According to the Moroccan Interior Ministry, the arrest of the two militants, made in coordination with Spanish police, comes after their two accomplices living in Spain were captured within the frame of Moroccan-Spanish strategic security partnership.
Last week, Moroccan authorities nabbed 10 women linked to the Islamic State group. They were planning suicide attacks and trying to recruit other women to join the extremists.
Morocco’s Central Bureau of Judicial Investigations (equivalent of the US FBI) dismantled the cell of women extremists, in operations in eight towns. Chemical products seized at the home of one of the suspects can be used in explosives.
The women declared allegiance to IS, and some have family ties with Moroccan IS fighters in Syria or Iraq. The dismantling of this cell is part of the tireless war waged by Moroccan authorities against Islamist extremists and fanatics.
As the international coalition intensified its airstrikes against the terrorists in Iraq and Syria, the extremist group started moving to North Africa and particularly to Libya where the jihadists have enhanced their influence and presence.

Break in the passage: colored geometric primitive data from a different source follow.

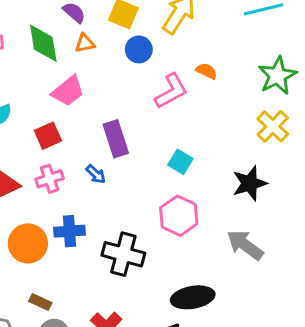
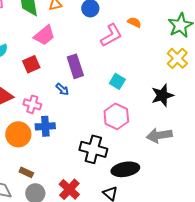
pink cross: (49, 179) -> (32, 104), moved, turned 36
gray arrow: (245, 245) -> (159, 135), turned -45
black cross: (123, 254) -> (93, 149), moved

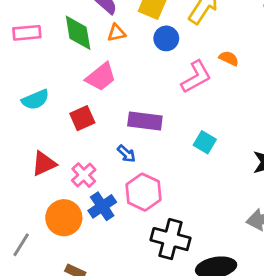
purple rectangle: (75, 66) -> (145, 121), turned -65
pink cross: (32, 104) -> (84, 175), turned 30
pink hexagon: (116, 116) -> (143, 192), moved
blue cross: (45, 126) -> (102, 206), turned -30

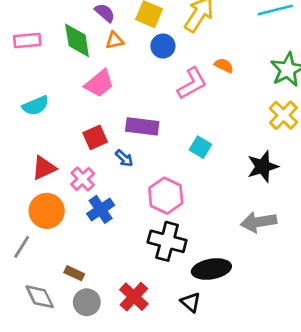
red square: (82, 118) -> (95, 137), moved
pink hexagon: (143, 192) -> (166, 196), moved
orange circle: (64, 218) -> (47, 211), moved

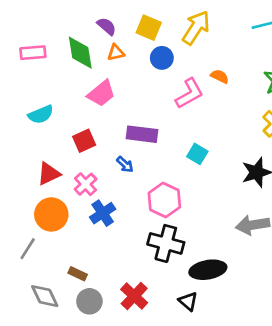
red square: (95, 137) -> (84, 141), moved

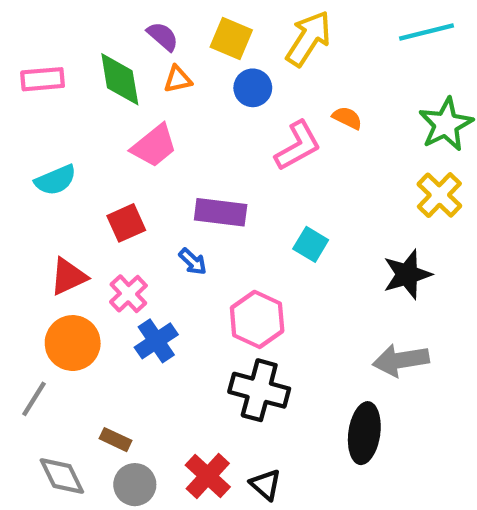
black ellipse: (208, 270) -> (364, 433), moved, turned -72
black triangle: (188, 301) -> (266, 485), moved

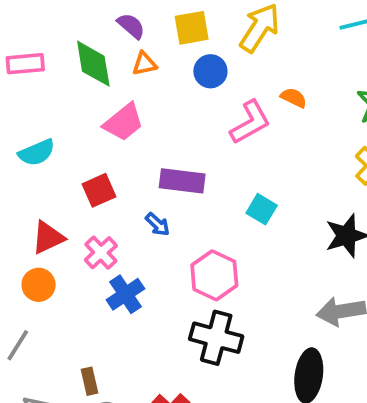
yellow square: (231, 38) -> (192, 28), turned -33
orange circle: (73, 343) -> (39, 285), moved, size x0.7
brown rectangle: (116, 440) -> (90, 381), turned 52

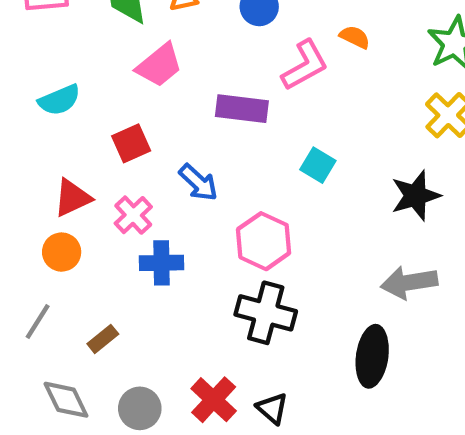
purple rectangle: (182, 181) -> (242, 109), moved
blue arrow: (158, 224) -> (198, 183), size x1.4
blue cross: (125, 294) -> (161, 263), turned 33
brown rectangle: (90, 381) -> (103, 339), moved, turned 64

Morocco has worked out a comprehensive counterterrorism strategy that includes vigilant security measures, regional and international cooperation, and counter-radicalization policies.
The North African country has placed counterterrorism at the top of its priorities following the Casablanca terror attacks in 2003 and the subsequent attacks of 2007 and 2011.
In 2015, Morocco’s counterterrorism efforts mitigated the risk of terrorism but the country continues to face threats, largely from numerous small, independent violent extremist cells. Moroccan authorities have dismantled multiple groups with ties to international networks that include ISIS and Al Qaeda in the Islamic Maghreb (AQIM).